The use of an MPP tracker is also increasingly recommended depending on the coldness of the average annual temperature and importance of efficient charging at low battery charges (even when standard 36-cell modules are used).
Dimensioning the solar charge controller
The short-circuit current (Isc) of the solar module is decisive when dimensioning solar charge controllers (under standard test conditions). Steca recommends always dimensioning the solar charge controller generously. The rated current on the solar charge controller should be approximately 20% higher than the total short-circuit current on all connected solar modules.
Two criteria are decisive on charge controllers with MPP tracking: Firstly, the total output of all connected solar modules (in Wp) must not exceed the maximum input power of the solar charge controller. Secondly, the open circuit voltage (Uoc) on all solar modules (also series-connected) must not exceed the maximum input voltage of the solar charge controller under any circumstances. Care must be taken here, especially due to the temperature dependence of the open circuit voltage on the solar modules. This voltage increases as the temperature decreases. Based on the lowest temperature which occurs during the application, the open circuit voltage of the solar module must be calculated using the temperature coefficients from the module data sheet. The maximum input voltage of the solar charge controller must be higher than this voltage.
User interface
If the solar charge controller is used in an application where persons have access to the system, it is important that the controller is equipped with a large LCD screen for displaying the operating statuses using symbols. The solar charge controller should be equipped with an integrated energy meter for notifying the user of the system and its operation.

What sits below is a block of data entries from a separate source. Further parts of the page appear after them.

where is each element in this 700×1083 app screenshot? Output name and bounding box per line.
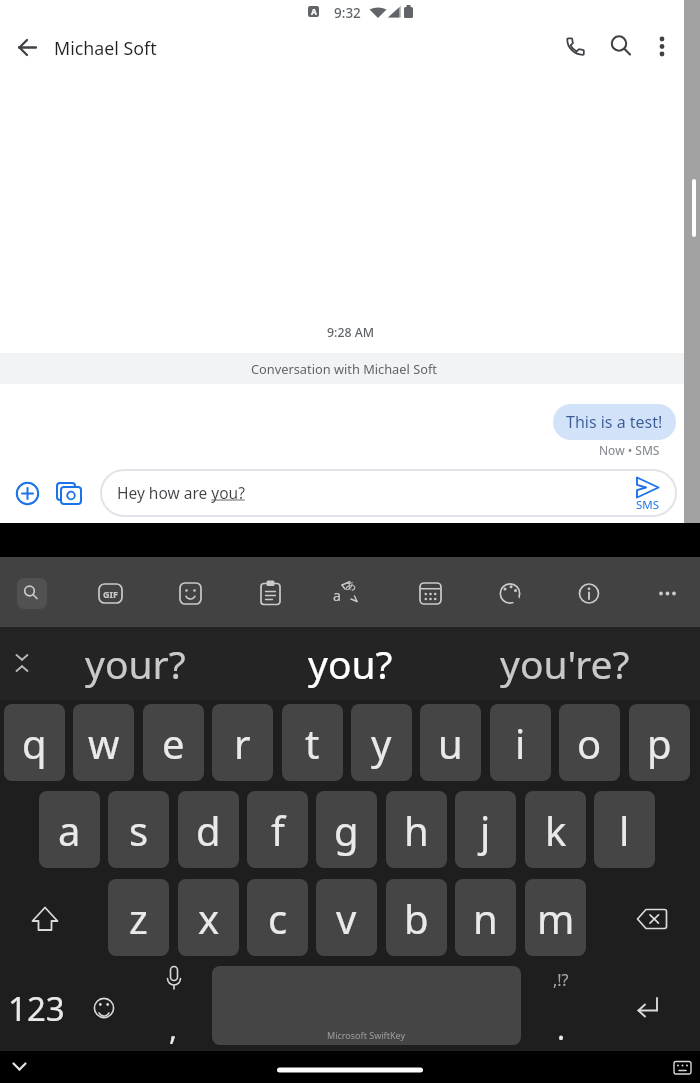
staticText: y (371, 716, 392, 770)
button[interactable]: ,!? (545, 968, 577, 992)
button[interactable] (628, 894, 678, 944)
button[interactable] (6, 645, 40, 679)
button[interactable]: your? (40, 630, 230, 696)
button[interactable]: , (160, 1008, 186, 1044)
button[interactable]: you're? (470, 630, 660, 696)
staticText: p (647, 716, 672, 770)
button[interactable]: This is a test! (553, 404, 676, 440)
button[interactable]: y (351, 704, 412, 781)
button[interactable]: c (247, 879, 308, 956)
button[interactable]: o (559, 704, 620, 781)
button[interactable]: j (455, 791, 516, 868)
button[interactable]: 123 (4, 986, 68, 1030)
staticText: you? (308, 637, 393, 690)
button[interactable] (52, 478, 86, 510)
staticText: d (196, 803, 221, 857)
staticText: s (129, 803, 149, 857)
staticText: i (515, 716, 526, 770)
button[interactable]: u (420, 704, 481, 781)
staticText: Michael Soft (54, 36, 157, 60)
staticText: m (537, 891, 575, 945)
button[interactable]: d (178, 791, 239, 868)
button[interactable]: k (525, 791, 586, 868)
staticText: b (404, 891, 429, 945)
button[interactable] (249, 580, 293, 606)
button[interactable] (628, 472, 668, 502)
button[interactable]: i (490, 704, 551, 781)
staticText: j (480, 803, 491, 857)
button[interactable] (12, 478, 44, 510)
button[interactable] (328, 580, 372, 606)
staticText: Microsoft SwiftKey (327, 1029, 405, 1041)
button[interactable] (20, 894, 70, 944)
button[interactable] (80, 984, 128, 1032)
button[interactable] (488, 580, 532, 606)
button[interactable] (558, 29, 592, 63)
staticText: Hey how are you? (117, 482, 245, 503)
button[interactable]: z (108, 879, 169, 956)
staticText: k (545, 803, 567, 857)
button[interactable]: v (316, 879, 377, 956)
staticText: you're? (500, 637, 630, 690)
button[interactable]: Hey how are you? (117, 469, 417, 516)
staticText: your? (85, 637, 186, 690)
button[interactable]: t (282, 704, 343, 781)
button[interactable]: m (525, 879, 586, 956)
staticText: e (162, 716, 185, 770)
staticText: a (333, 586, 341, 604)
button[interactable] (17, 578, 47, 609)
staticText: c (268, 891, 288, 945)
button[interactable]: w (73, 704, 134, 781)
button[interactable]: . (548, 1008, 574, 1044)
staticText: r (234, 716, 251, 770)
button[interactable]: you? (260, 630, 440, 696)
staticText: , (169, 1008, 178, 1044)
button[interactable]: f (247, 791, 308, 868)
button[interactable]: n (455, 879, 516, 956)
button[interactable]: s (108, 791, 169, 868)
button[interactable] (2, 1053, 38, 1083)
button[interactable] (100, 469, 677, 517)
staticText: GIF (103, 588, 118, 600)
button[interactable] (212, 966, 521, 1045)
staticText: a (58, 803, 81, 857)
staticText: 123 (8, 986, 65, 1030)
button[interactable]: x (178, 879, 239, 956)
button[interactable]: GIF (99, 584, 122, 603)
button[interactable] (624, 984, 672, 1030)
button[interactable] (646, 580, 690, 606)
button[interactable]: l (594, 791, 655, 868)
button[interactable]: g (316, 791, 377, 868)
button[interactable] (602, 29, 636, 63)
staticText: . (557, 1008, 566, 1044)
staticText: w (88, 716, 120, 770)
staticText: SMS (636, 497, 660, 511)
button[interactable]: h (386, 791, 447, 868)
button[interactable]: a (39, 791, 100, 868)
staticText: x (198, 891, 220, 945)
staticText: h (404, 803, 429, 857)
staticText: z (129, 891, 148, 945)
button[interactable]: r (212, 704, 273, 781)
staticText: l (619, 803, 630, 857)
staticText: v (336, 891, 357, 945)
staticText: g (334, 803, 359, 857)
button[interactable]: b (386, 879, 447, 956)
staticText: n (473, 891, 498, 945)
button[interactable] (645, 29, 679, 63)
button[interactable]: p (629, 704, 690, 781)
button[interactable]: q (4, 704, 65, 781)
button[interactable] (168, 580, 212, 606)
button[interactable] (17, 578, 47, 609)
button[interactable]: e (143, 704, 204, 781)
button[interactable] (10, 30, 44, 64)
button[interactable] (408, 580, 452, 606)
button[interactable] (150, 958, 198, 998)
staticText: Conversation with Michael Soft (251, 360, 437, 377)
button[interactable]: SMS (630, 497, 666, 511)
button[interactable] (664, 1053, 700, 1083)
staticText: q (22, 716, 47, 770)
staticText: 9:32 (334, 4, 361, 22)
staticText: o (577, 716, 602, 770)
button[interactable] (567, 580, 611, 606)
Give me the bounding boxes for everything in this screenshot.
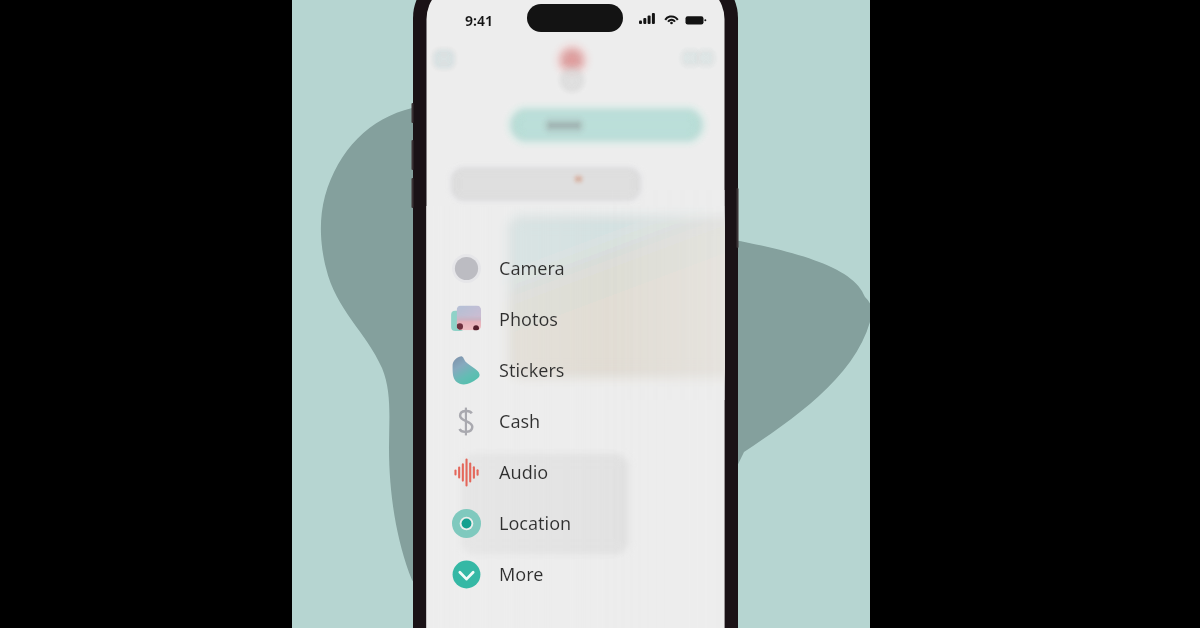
other: Stickers [452,356,481,385]
staticText: Location [499,511,572,536]
staticText: Photos [499,307,558,332]
button[interactable]: Camera [426,243,725,294]
staticText: Camera [499,256,565,281]
other: Cash [452,407,481,436]
button[interactable]: More [426,549,725,600]
staticText: Stickers [499,358,565,383]
staticText: 9:41 [465,11,493,30]
button[interactable]: Audio [426,447,725,498]
other: Audio [452,458,481,487]
other: Location [452,509,481,538]
staticText: More [499,562,544,587]
staticText: Audio [499,460,549,485]
other: Camera [452,254,481,283]
button[interactable]: Stickers [426,345,725,396]
button[interactable]: Location [426,498,725,549]
other: More [452,560,481,589]
other: Photos [452,305,481,334]
staticText: Cash [499,409,541,434]
button[interactable]: Cash [426,396,725,447]
button[interactable]: Photos [426,294,725,345]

On pure technical systems (such as night-light systems), a solar charge controller with a simple LED display is sufficient.
Cables and design
In order to ensure a long service life, it is important to use a robust solar charge controller with short, thick cables for connecting it to the battery. The device should always be screwed to a non-flammable wall directly above the battery. It is important that there is enough free space around the solar charge controller so that it can be cooled sufficiently by the ambient air. The guidelines in the instruction manuals must be adhered to in all cases.
Additional functions
It makes sense to use solar charge controllers with additional functions in applications with stand-alone inverters or hybrid systems. The possibility of connecting to the stand-alone inverters for communication and synchronisation of the devices is a requirement for effective inverter systems or hybrid systems. Special energy management functions remain of key importance on hybrid systems.